Testing to see if Hash can be used for file integrity monitoring. This will be useful in Forensics if a comparision can be done with Hash.

In [None]:
# Step 1: Upload the file using Colab's file uploader
from google.colab import files  # Import Colab's file upload utility

uploaded = files.upload()  # Prompt the user to upload a file. The uploaded file(s) will be saved in the Colab session storage.

uploaded_filename = list(uploaded.keys())[0]  # Get the name of the uploaded file (handles any filename or capitalization)

# Step 2: Import necessary libraries for file operations and hashing
import hashlib  # hashlib provides various secure hash functions, including SHA256 (NEW LEARNING)
import os       # os is used to check if files exist in the current directory

# Function to compute the SHA256 hash of a file
def compute_file_hash(file_path):
    """
    LEARNING:
    Computes the SHA256 hash of the given file.
    SHA256 is a cryptographic hash function that produces a unique, fixed-size 256-bit (64-character) hash.
    It is important because even a tiny change in the file will result in a completely different hash,
    making it ideal for file integrity checking.
    """
    sha256 = hashlib.sha256()  # Create a new SHA256 hash object
    with open(file_path, 'rb') as f:  # Open the file in binary mode for reading
        while True:
            data = f.read(65536)  # Read the file in 64KB chunks (efficient for large files)
            if not data:
                break  # Exit loop when no more data is read
            sha256.update(data)  # Update the hash object with the chunk of data
    return sha256.hexdigest()  # Return the final hash as a hexadecimal string (easy to read and store)

# Step 3: Check the file for the first time and print the hash
file_path = uploaded_filename  # Use the actual uploaded filename

if not os.path.exists(file_path):  # Check if the file exists in the current directory
    print(f"File not found: {file_path}. Please upload your file using the Colab file browser and rerun this cell.")
else:
    # Compute and print the hash of the uploaded file
    original_hash = compute_file_hash(file_path)
    print(f"Initial hash for '{file_path}': {original_hash}")
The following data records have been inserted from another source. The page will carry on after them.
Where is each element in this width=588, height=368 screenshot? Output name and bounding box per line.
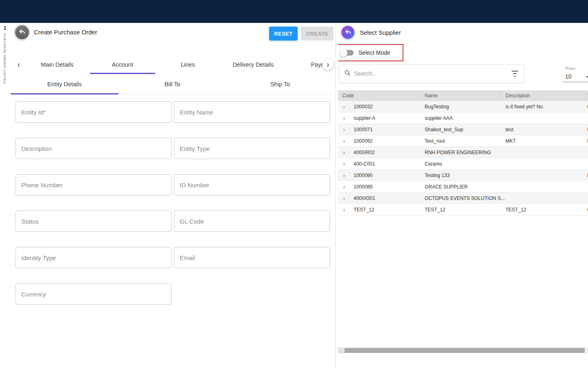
table-row[interactable]: › 1000032 BugTesting is it fixed yet? No… xyxy=(338,101,588,112)
cell-code: 1000071 xyxy=(354,124,373,135)
active-subtab-indicator xyxy=(11,93,118,94)
header-name: Name xyxy=(425,90,438,101)
supplier-back-button[interactable] xyxy=(341,26,354,39)
row-expand-chevron-icon[interactable]: › xyxy=(343,204,345,215)
row-expand-chevron-icon[interactable]: › xyxy=(343,193,345,204)
cell-name: Shaikot_test_Sup xyxy=(425,124,463,135)
cell-description: MKT xyxy=(506,135,516,147)
header-description: Description xyxy=(506,90,530,101)
select-supplier-panel: Select Supplier Select Mode Rows 10 ▾ Co… xyxy=(338,23,588,368)
table-row[interactable]: › TEST_12 TEST_12 TEST_12 C xyxy=(338,204,588,215)
rows-value: 10 xyxy=(565,73,572,80)
cell-code: 400-C001 xyxy=(354,158,375,170)
row-expand-chevron-icon[interactable]: › xyxy=(343,124,345,135)
id-number-input[interactable] xyxy=(174,174,330,195)
create-button[interactable]: CREATE xyxy=(301,27,334,40)
cell-code: 1000092 xyxy=(354,135,373,147)
scrollbar-left-button[interactable] xyxy=(338,348,345,353)
table-row[interactable]: › 1000085 GRACE SUPPLIER xyxy=(338,181,588,193)
subtab-ship-to[interactable]: Ship To xyxy=(226,74,334,94)
entity-id-input[interactable] xyxy=(16,101,172,123)
filter-icon[interactable] xyxy=(511,70,519,77)
cell-name: GRACE SUPPLIER xyxy=(425,181,468,193)
horizontal-scrollbar[interactable] xyxy=(338,348,588,353)
scrollbar-thumb[interactable] xyxy=(345,348,585,353)
page-title: Create Purchase Order xyxy=(34,29,97,36)
tabs-scroll-right-icon[interactable]: › xyxy=(322,59,334,70)
header-code: Code xyxy=(342,90,354,101)
table-row[interactable]: › 4000/O01 OCTOPUS EVENTS SOLUTION S... xyxy=(338,193,588,204)
field-description xyxy=(16,138,172,159)
table-row[interactable]: › 1000092 Test_rout MKT I xyxy=(338,135,588,147)
tab-delivery-details[interactable]: Delivery Details xyxy=(220,55,286,74)
tab-main-details[interactable]: Main Details xyxy=(24,55,90,74)
field-status xyxy=(16,211,172,232)
create-purchase-order-panel: Create Purchase Order RESET CREATE ‹ Mai… xyxy=(10,23,336,368)
cell-description: is it fixed yet? No xyxy=(506,101,543,112)
entity-type-input[interactable] xyxy=(174,138,330,159)
cell-code: 4000/O01 xyxy=(354,193,375,204)
row-expand-chevron-icon[interactable]: › xyxy=(343,181,345,193)
tab-lines[interactable]: Lines xyxy=(155,55,220,74)
table-row[interactable]: › 400-C001 Ceramo xyxy=(338,158,588,170)
main-tab-bar: ‹ Main Details Account Lines Delivery De… xyxy=(10,55,336,74)
app-window: 1 PURCHASE ORDER LISTING Create Purchase… xyxy=(0,0,588,368)
cell-name: Test_rout xyxy=(425,135,445,147)
tabs-scroll-left-icon[interactable]: ‹ xyxy=(13,59,24,70)
table-row[interactable]: › supplier A supplier AAA xyxy=(338,112,588,124)
supplier-search-bar xyxy=(339,64,524,83)
cell-code: supplier A xyxy=(354,112,375,124)
select-mode-toggle[interactable] xyxy=(340,50,354,56)
rail-label: PURCHASE ORDER LISTING xyxy=(3,34,7,84)
field-email xyxy=(174,247,330,268)
rows-per-page-select[interactable]: Rows 10 ▾ xyxy=(563,66,588,82)
table-row[interactable]: › 4000/R02 RNH POWER ENGINEERING xyxy=(338,147,588,158)
subtab-bill-to[interactable]: Bill To xyxy=(118,74,226,94)
email-input[interactable] xyxy=(174,247,330,268)
row-expand-chevron-icon[interactable]: › xyxy=(343,147,345,158)
cell-code: TEST_12 xyxy=(354,204,374,215)
field-gl-code xyxy=(174,211,330,232)
table-row[interactable]: › 1000071 Shaikot_test_Sup test I xyxy=(338,124,588,135)
identity-type-input[interactable] xyxy=(16,247,172,268)
status-input[interactable] xyxy=(16,211,172,232)
description-input[interactable] xyxy=(16,138,172,159)
field-id-number xyxy=(174,174,330,195)
row-expand-chevron-icon[interactable]: › xyxy=(343,101,345,112)
entity-details-form xyxy=(16,101,331,305)
field-entity-type xyxy=(174,138,330,159)
cell-name: OCTOPUS EVENTS SOLUTION S... xyxy=(425,193,505,204)
field-entity-id xyxy=(16,101,172,123)
row-expand-chevron-icon[interactable]: › xyxy=(343,170,345,181)
row-expand-chevron-icon[interactable]: › xyxy=(343,112,345,124)
tab-account[interactable]: Account xyxy=(90,55,155,74)
cell-code: 1000085 xyxy=(354,181,373,193)
row-expand-chevron-icon[interactable]: › xyxy=(343,158,345,170)
table-row[interactable]: › 1000090 Testing 133 I xyxy=(338,170,588,181)
supplier-panel-title: Select Supplier xyxy=(360,29,401,36)
row-expand-chevron-icon[interactable]: › xyxy=(343,135,345,147)
caret-down-icon: ▾ xyxy=(586,74,588,79)
supplier-table: Code Name Description T › 1000032 BugTes… xyxy=(338,90,588,215)
rail-number: 1 xyxy=(0,25,10,31)
field-phone-number xyxy=(16,174,172,195)
gl-code-input[interactable] xyxy=(174,211,330,232)
search-icon xyxy=(344,70,351,78)
rows-label: Rows xyxy=(563,66,588,71)
field-currency xyxy=(16,283,172,305)
cell-name: RNH POWER ENGINEERING xyxy=(425,147,491,158)
reset-button[interactable]: RESET xyxy=(269,27,298,40)
currency-input[interactable] xyxy=(16,283,172,305)
back-button[interactable] xyxy=(15,25,29,39)
purchase-order-listing-rail[interactable]: 1 PURCHASE ORDER LISTING xyxy=(0,23,10,368)
header-divider xyxy=(501,92,501,99)
back-arrow-icon xyxy=(18,27,26,37)
cell-name: TEST_12 xyxy=(425,204,445,215)
subtab-entity-details[interactable]: Entity Details xyxy=(11,74,118,94)
header-divider xyxy=(585,92,585,99)
phone-number-input[interactable] xyxy=(16,174,172,195)
entity-name-input[interactable] xyxy=(174,101,330,123)
search-input[interactable] xyxy=(354,70,511,77)
cell-description: TEST_12 xyxy=(506,204,526,215)
cell-code: 1000032 xyxy=(354,101,373,112)
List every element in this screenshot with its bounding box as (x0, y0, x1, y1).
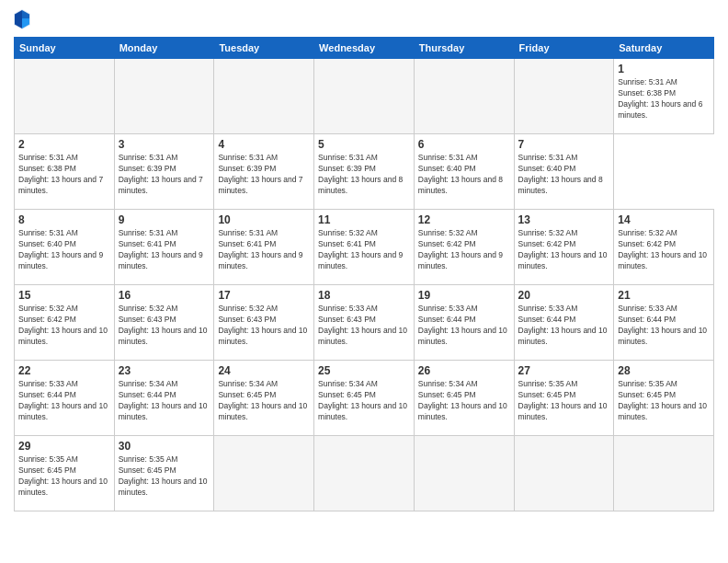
calendar-empty-cell (314, 59, 415, 134)
day-info: Sunrise: 5:35 AMSunset: 6:45 PMDaylight:… (618, 379, 710, 423)
day-number: 25 (318, 364, 410, 377)
day-number: 13 (518, 213, 610, 226)
calendar-day-25: 25Sunrise: 5:34 AMSunset: 6:45 PMDayligh… (314, 361, 415, 436)
day-number: 24 (218, 364, 310, 377)
day-info: Sunrise: 5:34 AMSunset: 6:44 PMDaylight:… (119, 379, 210, 423)
day-info: Sunrise: 5:35 AMSunset: 6:45 PMDaylight:… (518, 379, 610, 423)
calendar-header-wednesday: Wednesday (314, 38, 415, 59)
day-info: Sunrise: 5:35 AMSunset: 6:45 PMDaylight:… (119, 454, 210, 499)
day-number: 14 (618, 213, 710, 226)
calendar-day-28: 28Sunrise: 5:35 AMSunset: 6:45 PMDayligh… (614, 361, 714, 436)
calendar-day-5: 5Sunrise: 5:31 AMSunset: 6:39 PMDaylight… (314, 134, 415, 210)
day-number: 7 (518, 138, 610, 151)
day-info: Sunrise: 5:35 AMSunset: 6:45 PMDaylight:… (18, 454, 110, 499)
calendar-day-15: 15Sunrise: 5:32 AMSunset: 6:42 PMDayligh… (15, 285, 115, 361)
calendar-empty-cell (514, 59, 614, 134)
day-info: Sunrise: 5:33 AMSunset: 6:44 PMDaylight:… (618, 304, 710, 348)
calendar-day-23: 23Sunrise: 5:34 AMSunset: 6:44 PMDayligh… (114, 361, 214, 436)
calendar-day-1: 1Sunrise: 5:31 AMSunset: 6:38 PMDaylight… (614, 59, 714, 134)
day-info: Sunrise: 5:32 AMSunset: 6:43 PMDaylight:… (218, 304, 310, 348)
calendar-day-3: 3Sunrise: 5:31 AMSunset: 6:39 PMDaylight… (114, 134, 214, 210)
calendar-day-12: 12Sunrise: 5:32 AMSunset: 6:42 PMDayligh… (414, 210, 514, 285)
day-number: 11 (318, 213, 410, 226)
day-number: 3 (119, 138, 210, 151)
day-info: Sunrise: 5:34 AMSunset: 6:45 PMDaylight:… (318, 379, 410, 423)
calendar-day-18: 18Sunrise: 5:33 AMSunset: 6:43 PMDayligh… (314, 285, 415, 361)
day-number: 8 (18, 213, 110, 226)
day-number: 20 (518, 289, 610, 302)
calendar-day-24: 24Sunrise: 5:34 AMSunset: 6:45 PMDayligh… (214, 361, 314, 436)
calendar-day-2: 2Sunrise: 5:31 AMSunset: 6:38 PMDaylight… (15, 134, 115, 210)
calendar-empty-cell (15, 59, 115, 134)
day-number: 26 (418, 364, 510, 377)
day-info: Sunrise: 5:31 AMSunset: 6:39 PMDaylight:… (318, 153, 410, 197)
day-number: 17 (218, 289, 310, 302)
page: SundayMondayTuesdayWednesdayThursdayFrid… (0, 0, 728, 563)
day-number: 30 (119, 440, 210, 453)
day-info: Sunrise: 5:31 AMSunset: 6:40 PMDaylight:… (518, 153, 610, 197)
calendar-empty-cell (314, 436, 415, 511)
calendar-week-5: 22Sunrise: 5:33 AMSunset: 6:44 PMDayligh… (15, 361, 714, 436)
calendar-day-26: 26Sunrise: 5:34 AMSunset: 6:45 PMDayligh… (414, 361, 514, 436)
day-number: 19 (418, 289, 510, 302)
day-info: Sunrise: 5:31 AMSunset: 6:38 PMDaylight:… (618, 77, 710, 121)
day-info: Sunrise: 5:32 AMSunset: 6:42 PMDaylight:… (418, 228, 510, 272)
day-number: 6 (418, 138, 510, 151)
calendar-week-6: 29Sunrise: 5:35 AMSunset: 6:45 PMDayligh… (15, 436, 714, 511)
day-info: Sunrise: 5:31 AMSunset: 6:39 PMDaylight:… (218, 153, 310, 197)
day-number: 16 (119, 289, 210, 302)
calendar-week-4: 15Sunrise: 5:32 AMSunset: 6:42 PMDayligh… (15, 285, 714, 361)
calendar-empty-cell (414, 436, 514, 511)
day-info: Sunrise: 5:31 AMSunset: 6:40 PMDaylight:… (18, 228, 110, 272)
day-number: 9 (119, 213, 210, 226)
day-info: Sunrise: 5:31 AMSunset: 6:38 PMDaylight:… (18, 153, 110, 197)
calendar-empty-cell (214, 436, 314, 511)
day-info: Sunrise: 5:31 AMSunset: 6:40 PMDaylight:… (418, 153, 510, 197)
calendar-day-27: 27Sunrise: 5:35 AMSunset: 6:45 PMDayligh… (514, 361, 614, 436)
day-info: Sunrise: 5:32 AMSunset: 6:42 PMDaylight:… (518, 228, 610, 272)
day-number: 18 (318, 289, 410, 302)
day-number: 1 (618, 63, 710, 75)
calendar-empty-cell (214, 59, 314, 134)
day-number: 4 (218, 138, 310, 151)
day-info: Sunrise: 5:32 AMSunset: 6:43 PMDaylight:… (119, 304, 210, 348)
day-number: 29 (18, 440, 110, 453)
calendar-empty-cell (514, 436, 614, 511)
calendar-header-friday: Friday (514, 38, 614, 59)
calendar-header-row: SundayMondayTuesdayWednesdayThursdayFrid… (15, 38, 714, 59)
calendar-day-11: 11Sunrise: 5:32 AMSunset: 6:41 PMDayligh… (314, 210, 415, 285)
calendar-day-21: 21Sunrise: 5:33 AMSunset: 6:44 PMDayligh… (614, 285, 714, 361)
calendar-day-19: 19Sunrise: 5:33 AMSunset: 6:44 PMDayligh… (414, 285, 514, 361)
calendar-empty-cell (414, 59, 514, 134)
logo (14, 9, 33, 29)
calendar-day-4: 4Sunrise: 5:31 AMSunset: 6:39 PMDaylight… (214, 134, 314, 210)
day-info: Sunrise: 5:34 AMSunset: 6:45 PMDaylight:… (218, 379, 310, 423)
logo-icon (14, 9, 30, 29)
day-info: Sunrise: 5:33 AMSunset: 6:44 PMDaylight:… (518, 304, 610, 348)
calendar-header-sunday: Sunday (15, 38, 115, 59)
day-info: Sunrise: 5:34 AMSunset: 6:45 PMDaylight:… (418, 379, 510, 423)
calendar-day-16: 16Sunrise: 5:32 AMSunset: 6:43 PMDayligh… (114, 285, 214, 361)
calendar-header-monday: Monday (114, 38, 214, 59)
day-info: Sunrise: 5:31 AMSunset: 6:41 PMDaylight:… (119, 228, 210, 272)
calendar-header-tuesday: Tuesday (214, 38, 314, 59)
day-number: 5 (318, 138, 410, 151)
calendar-day-30: 30Sunrise: 5:35 AMSunset: 6:45 PMDayligh… (114, 436, 214, 511)
calendar-day-6: 6Sunrise: 5:31 AMSunset: 6:40 PMDaylight… (414, 134, 514, 210)
calendar-week-3: 8Sunrise: 5:31 AMSunset: 6:40 PMDaylight… (15, 210, 714, 285)
day-info: Sunrise: 5:31 AMSunset: 6:39 PMDaylight:… (119, 153, 210, 197)
calendar-header-thursday: Thursday (414, 38, 514, 59)
calendar-day-29: 29Sunrise: 5:35 AMSunset: 6:45 PMDayligh… (15, 436, 115, 511)
day-number: 21 (618, 289, 710, 302)
day-number: 2 (18, 138, 110, 151)
day-number: 28 (618, 364, 710, 377)
calendar-day-10: 10Sunrise: 5:31 AMSunset: 6:41 PMDayligh… (214, 210, 314, 285)
day-info: Sunrise: 5:33 AMSunset: 6:44 PMDaylight:… (18, 379, 110, 423)
calendar-day-9: 9Sunrise: 5:31 AMSunset: 6:41 PMDaylight… (114, 210, 214, 285)
day-number: 15 (18, 289, 110, 302)
calendar-day-14: 14Sunrise: 5:32 AMSunset: 6:42 PMDayligh… (614, 210, 714, 285)
calendar-day-13: 13Sunrise: 5:32 AMSunset: 6:42 PMDayligh… (514, 210, 614, 285)
calendar-empty-cell (114, 59, 214, 134)
day-number: 27 (518, 364, 610, 377)
day-info: Sunrise: 5:32 AMSunset: 6:42 PMDaylight:… (18, 304, 110, 348)
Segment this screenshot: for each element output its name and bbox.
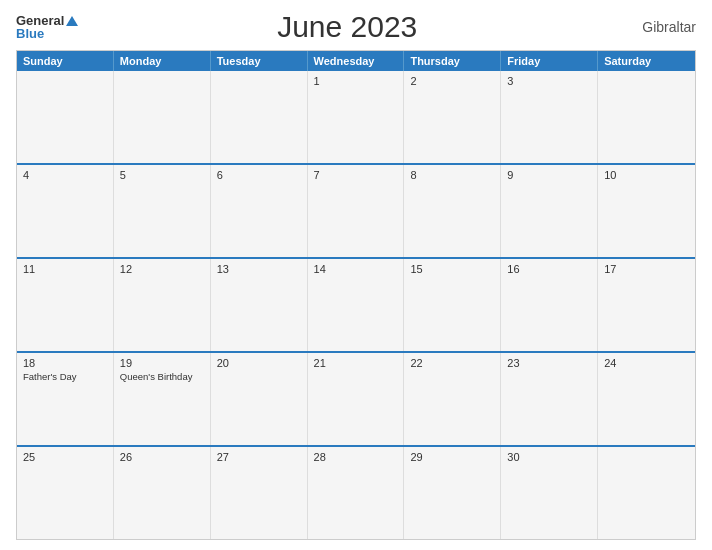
calendar-cell: [598, 71, 695, 163]
calendar-cell: 21: [308, 353, 405, 445]
holiday-label: Father's Day: [23, 371, 107, 382]
calendar-cell: 18Father's Day: [17, 353, 114, 445]
page: General Blue June 2023 Gibraltar SundayM…: [0, 0, 712, 550]
calendar-cell: [17, 71, 114, 163]
calendar-week-2: 11121314151617: [17, 257, 695, 351]
day-number: 7: [314, 169, 398, 181]
day-number: 30: [507, 451, 591, 463]
day-number: 18: [23, 357, 107, 369]
calendar-header: SundayMondayTuesdayWednesdayThursdayFrid…: [17, 51, 695, 71]
calendar-cell: 9: [501, 165, 598, 257]
day-number: 21: [314, 357, 398, 369]
day-number: 1: [314, 75, 398, 87]
day-number: 3: [507, 75, 591, 87]
day-number: 17: [604, 263, 689, 275]
day-header-sunday: Sunday: [17, 51, 114, 71]
day-number: 23: [507, 357, 591, 369]
calendar-week-1: 45678910: [17, 163, 695, 257]
day-number: 19: [120, 357, 204, 369]
day-number: 22: [410, 357, 494, 369]
calendar-cell: 6: [211, 165, 308, 257]
calendar-cell: 28: [308, 447, 405, 539]
day-number: 27: [217, 451, 301, 463]
calendar-week-4: 252627282930: [17, 445, 695, 539]
day-number: 2: [410, 75, 494, 87]
day-number: 11: [23, 263, 107, 275]
logo-blue-text: Blue: [16, 27, 44, 40]
calendar-cell: 24: [598, 353, 695, 445]
day-number: 25: [23, 451, 107, 463]
day-number: 20: [217, 357, 301, 369]
calendar-cell: 11: [17, 259, 114, 351]
calendar-cell: [211, 71, 308, 163]
day-number: 4: [23, 169, 107, 181]
day-header-friday: Friday: [501, 51, 598, 71]
calendar-cell: 3: [501, 71, 598, 163]
calendar-cell: 17: [598, 259, 695, 351]
region-label: Gibraltar: [616, 19, 696, 35]
calendar-cell: 27: [211, 447, 308, 539]
calendar-cell: 4: [17, 165, 114, 257]
day-header-monday: Monday: [114, 51, 211, 71]
calendar-cell: 26: [114, 447, 211, 539]
day-number: 9: [507, 169, 591, 181]
day-number: 12: [120, 263, 204, 275]
calendar-cell: 19Queen's Birthday: [114, 353, 211, 445]
day-number: 6: [217, 169, 301, 181]
calendar-cell: 15: [404, 259, 501, 351]
calendar-cell: 30: [501, 447, 598, 539]
header: General Blue June 2023 Gibraltar: [16, 10, 696, 44]
calendar-title: June 2023: [78, 10, 616, 44]
day-number: 29: [410, 451, 494, 463]
day-header-wednesday: Wednesday: [308, 51, 405, 71]
holiday-label: Queen's Birthday: [120, 371, 204, 382]
calendar-cell: 20: [211, 353, 308, 445]
calendar-week-3: 18Father's Day19Queen's Birthday20212223…: [17, 351, 695, 445]
day-number: 26: [120, 451, 204, 463]
calendar-cell: [598, 447, 695, 539]
calendar-week-0: 123: [17, 71, 695, 163]
calendar-cell: 23: [501, 353, 598, 445]
calendar-cell: 5: [114, 165, 211, 257]
calendar: SundayMondayTuesdayWednesdayThursdayFrid…: [16, 50, 696, 540]
logo: General Blue: [16, 14, 78, 40]
day-header-thursday: Thursday: [404, 51, 501, 71]
day-number: 16: [507, 263, 591, 275]
day-number: 28: [314, 451, 398, 463]
calendar-cell: 8: [404, 165, 501, 257]
logo-triangle-icon: [66, 16, 78, 26]
calendar-cell: 10: [598, 165, 695, 257]
calendar-cell: 7: [308, 165, 405, 257]
calendar-cell: 22: [404, 353, 501, 445]
calendar-cell: 29: [404, 447, 501, 539]
day-header-tuesday: Tuesday: [211, 51, 308, 71]
day-number: 14: [314, 263, 398, 275]
calendar-cell: 13: [211, 259, 308, 351]
calendar-cell: 1: [308, 71, 405, 163]
day-number: 15: [410, 263, 494, 275]
day-number: 10: [604, 169, 689, 181]
calendar-body: 123456789101112131415161718Father's Day1…: [17, 71, 695, 539]
day-number: 13: [217, 263, 301, 275]
day-number: 5: [120, 169, 204, 181]
calendar-cell: 16: [501, 259, 598, 351]
calendar-cell: 14: [308, 259, 405, 351]
calendar-cell: 2: [404, 71, 501, 163]
day-number: 24: [604, 357, 689, 369]
day-header-saturday: Saturday: [598, 51, 695, 71]
calendar-cell: [114, 71, 211, 163]
calendar-cell: 25: [17, 447, 114, 539]
calendar-cell: 12: [114, 259, 211, 351]
day-number: 8: [410, 169, 494, 181]
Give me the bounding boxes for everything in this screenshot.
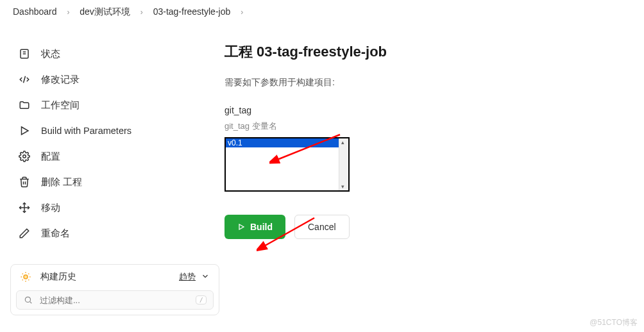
sidebar: 状态 修改记录 工作空间 Build with Parameters 配置 bbox=[0, 26, 218, 315]
play-icon bbox=[237, 223, 245, 231]
svg-line-3 bbox=[24, 76, 26, 83]
page-title: 工程 03-tag-freestyle-job bbox=[225, 42, 618, 62]
breadcrumb-item-dashboard[interactable]: Dashboard bbox=[10, 6, 60, 17]
play-icon bbox=[18, 124, 31, 137]
breadcrumb-item-env[interactable]: dev测试环境 bbox=[77, 6, 133, 18]
svg-point-8 bbox=[24, 275, 28, 279]
chevron-right-icon: › bbox=[62, 8, 74, 17]
sidebar-item-label: 移动 bbox=[41, 202, 60, 214]
sidebar-item-label: 工作空间 bbox=[41, 99, 80, 112]
code-icon bbox=[18, 73, 31, 86]
sidebar-item-label: 配置 bbox=[41, 151, 60, 163]
sidebar-item-label: Build with Parameters bbox=[41, 126, 131, 136]
sidebar-item-label: 删除 工程 bbox=[41, 176, 82, 188]
chevron-right-icon: › bbox=[135, 8, 148, 17]
chevron-right-icon: › bbox=[235, 8, 248, 17]
chevron-down-icon[interactable] bbox=[201, 272, 210, 283]
sidebar-item-status[interactable]: 状态 bbox=[10, 41, 218, 67]
scrollbar[interactable] bbox=[339, 138, 348, 190]
select-option[interactable]: v0.1 bbox=[226, 138, 348, 147]
breadcrumb: Dashboard › dev测试环境 › 03-tag-freestyle-j… bbox=[0, 0, 644, 26]
folder-icon bbox=[18, 99, 31, 112]
svg-marker-19 bbox=[239, 224, 244, 229]
sidebar-item-changes[interactable]: 修改记录 bbox=[10, 67, 218, 92]
sun-icon bbox=[20, 271, 31, 283]
build-history-filter[interactable]: / bbox=[16, 290, 214, 310]
cancel-button-label: Cancel bbox=[308, 222, 336, 232]
move-icon bbox=[18, 201, 31, 214]
gear-icon bbox=[18, 150, 31, 163]
svg-line-15 bbox=[22, 279, 23, 280]
svg-line-11 bbox=[22, 274, 23, 274]
cancel-button[interactable]: Cancel bbox=[294, 215, 350, 239]
filter-build-input[interactable] bbox=[40, 295, 196, 305]
build-history-title: 构建历史 bbox=[40, 271, 179, 283]
kbd-hint: / bbox=[196, 295, 207, 304]
search-icon bbox=[23, 295, 33, 305]
sidebar-item-configure[interactable]: 配置 bbox=[10, 144, 218, 169]
sidebar-item-label: 状态 bbox=[41, 48, 60, 60]
sidebar-item-label: 重命名 bbox=[41, 228, 70, 240]
sidebar-item-label: 修改记录 bbox=[41, 74, 80, 86]
param-name: git_tag bbox=[225, 105, 618, 115]
svg-line-12 bbox=[28, 279, 29, 280]
page-description: 需要如下参数用于构建项目: bbox=[225, 77, 618, 88]
sidebar-item-build-params[interactable]: Build with Parameters bbox=[10, 118, 218, 144]
svg-line-16 bbox=[28, 274, 29, 274]
trash-icon bbox=[18, 176, 31, 188]
sidebar-item-rename[interactable]: 重命名 bbox=[10, 220, 218, 246]
watermark: @51CTO博客 bbox=[589, 317, 638, 328]
build-history-card: 构建历史 趋势 / bbox=[10, 264, 219, 315]
svg-point-17 bbox=[25, 297, 30, 302]
trend-link[interactable]: 趋势 bbox=[179, 271, 196, 283]
sidebar-item-delete[interactable]: 删除 工程 bbox=[10, 169, 218, 195]
svg-point-5 bbox=[23, 155, 26, 158]
param-help: git_tag 变量名 bbox=[225, 120, 618, 132]
git-tag-select[interactable]: v0.1 bbox=[225, 137, 350, 192]
breadcrumb-item-job[interactable]: 03-tag-freestyle-job bbox=[151, 6, 233, 17]
svg-marker-4 bbox=[22, 127, 29, 135]
status-icon bbox=[18, 47, 31, 60]
sidebar-item-move[interactable]: 移动 bbox=[10, 195, 218, 220]
svg-line-18 bbox=[30, 302, 32, 304]
edit-icon bbox=[18, 227, 31, 240]
build-button-label: Build bbox=[250, 222, 273, 232]
main-content: 工程 03-tag-freestyle-job 需要如下参数用于构建项目: gi… bbox=[218, 26, 644, 315]
build-button[interactable]: Build bbox=[225, 215, 285, 239]
sidebar-item-workspace[interactable]: 工作空间 bbox=[10, 92, 218, 118]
    # Step 4: Instruct the user to upload the file again (possibly a modified version)
    print(f"\nNow, if you want to check for changes, upload '{file_path}' again (overwrite the previous one if needed).")
    input("After uploading the file, press Enter to continue...")  # Wait for the user to upload and confirm

    # Check the file again and compare the hash
    if not os.path.exists(file_path):  # Check if the file exists after re-upload
        print(f"File not found: {file_path} after re-upload. Please make sure the file is uploaded.")
    else:
        new_hash = compute_file_hash(file_path)  # Compute the hash of the (possibly new) file
        print(f"New hash for '{file_path}': {new_hash}")
        if new_hash == original_hash:  # Compare the new hash to the original
            print("No change detected in the file.")  # The file is unchanged
        else:
            print("ALERT: The file has changed!")  # The file has been modified

Saving College.csv to College (3).csv
Initial hash for 'College (3).csv': 22bd737e1db91093552d009afe1d0f7614e40800337bbcbbb93c2e9ea63af478

Now, if you want to check for changes, upload 'College (3).csv' again (overwrite the previous one if needed).
After uploading the file, press Enter to continue...
New hash for 'College (3).csv': 22bd737e1db91093552d009afe1d0f7614e40800337bbcbbb93c2e9ea63af478
No change detected in the file.


This is a kool exercise as I can see how hash can be used to drive security and also data integrity! It can be useful with forensics and also to lock down data access.
The code is pretty simple and I am still getting used of ordering/sequencing. I need more practice with getting the right sequence, and remembering the commands (almost impossible)